その横顔は、興味などないとでも言いたげだ。
「おや、店長も詳しいじゃないか。まるでシャネルがダウンジャケットを作ったら、という遊び心から生まれたようなデザインだね。じゃあ、トラベルラインとニュートラベルラインの違いは?」
田崎さんが、試すようにコオタに視線を送る。
「……ナイロン地に斜めの線が入ってるのが旧型、四角い模様の市松柄が新しい方だろ。そんなもん見りゃわかる」
「さすがだね。では、いよいよ本丸だ。初心者が必ずつまずく、一番ややこしいステッチの話をしようか。ワイルドステッチ、ウルトラステッチ、ビコローレ、コスモス、パリビアリッツ。さあ、この違いは?」
挑発的な田崎さんの言葉に、コオタはついに黙り込み、プイッとあらぬ方向を向いてしまった。まるでクイズに答えられない子供のように。
「わ、わからないです…。名前だけ聞くと、なんだかプロレスの技みたいですね…」
桃香が助けを求めると、田崎さんは待ってましたとばかりに、教鞭をとる教授のように語り始めた。
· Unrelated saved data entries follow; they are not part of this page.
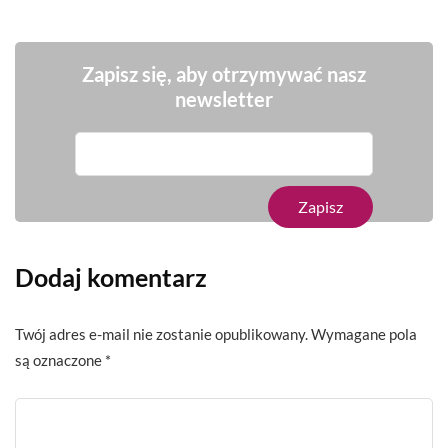
Zapisz się, aby otrzymywać nasz
newsletter
Dodaj komentarz
Twój adres e-mail nie zostanie opublikowany.
Wymagane pola
są oznaczone
*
「いいかい?まず、ワイルドステッチはその名の通り、太い糸でざっくりと縫われているのが特徴だ。それに対してウルトラステッチは、さらにその上をいく極太の縫い目。そしてビコローレは、イタリア語で『2色』という意味もあるけど、ここでは二重のステッチを指す」
「へぇー!なるほどー!」
桃香は必死にペンを走らせる。
「フン、ただの縫い方だろ。太いか、もっと太いか、二本線かの違いじゃないか。いちいち大げさな名前をつけやがって」
コオタの悪態にも、田崎さんは動じない。
「ここからが面白いんだよ、店長。コスモスラインは、このビコローレにそっくりなんだが、よく見るとステッチじゃなくて『片押し』、つまり型押しで模様が作られている。そしてパリビアリッツは、そもそもステッチのライン名じゃない。南フランスのリゾート地の名前で、ワイルドステッチに近い太糸を使った、キャンバス地が特徴のシリーズ名なんだ。TPOに合わせて、少しカジュアルダウンさせているのがミソなのさ」
「すごい…すごいです、田崎さん!もはやシャネル学の博士ですね!」
「ははは、ただの物好きだよ。でも、その違いが価値を生むんだ。例えば、板チョコみたいな四角いキルティングのチョコバーも特徴的だけど、そこにカメリアの花のモチーフがついた瞬間に、主役はカメリアになる。星やクローバーが散りばめられればアイコンライン、バッグ全体が氷みたいに銀色ならアイスキューブ。全部、違う名前で呼ばれ、違う価値で取引される」
「くだらん。客を混乱させて、高く売るための口実だ」
コオタの言葉に、田崎さんはさらに楽しそうに続ける。
「それこそがブランド戦略さ。開口部の金具一つで名前が変わるんだからね。『2.55』は創業者であるココ・シャネル自身がデザインしたオリジナルの証、『マドモアゼルロック』という四角い金具。今よく見るココマークの金具は『ターンロック』と言って、これだけでデザインの時代がわかる。持ち手がチェーンなだけで『ラグジュアリーライン』、ラバー素材のロゴなら『スポーツライン』。果てはバッグに掛け算がプリントされた『レッツレモンストレート』なんていう珍品まである」
「掛け算!?」
桃香が素っ頓狂な声を上げた。
「バッグに数式が書いてあるんですか!?」
「九九でも書いてあるのか。足し算もできん連中が持つバッグだろうに」
コオタが心底呆れたように吐き捨てた。
一通り語り尽くして満足したのか、田崎さんは
「じゃあ、また近いうちに来るよ」
と、知識の嵐を巻き起こしたまま軽やかに去っていった。
静寂が戻った店内で、桃香がメモ帳を閉じながら、いたずらっぽく笑う。
「店長、今の話、ぜーんぶ聞いてましたよね?なんなら私より詳しかったりして」
「……仕事だ。贋物を見抜くには、本物を知る必要がある。それだけだ」
コオタはそう言い捨てると、再び手元の古雑誌に視線を落とした。
だが、そのページに書かれている活字は、全く頭に入ってこない。
くだらない、馬鹿げていると思いながらも、その緻密に設計された世界観と歴史に、ほんの少しだけ、ほんの爪の先ほどだけ、感心してしまった自分自身に腹を立てながら。
ブランド嫌いの店長にとって、シャネルという沼は、思ったよりもずっと深く、厄介な魅力に満ちているのかもしれなかった。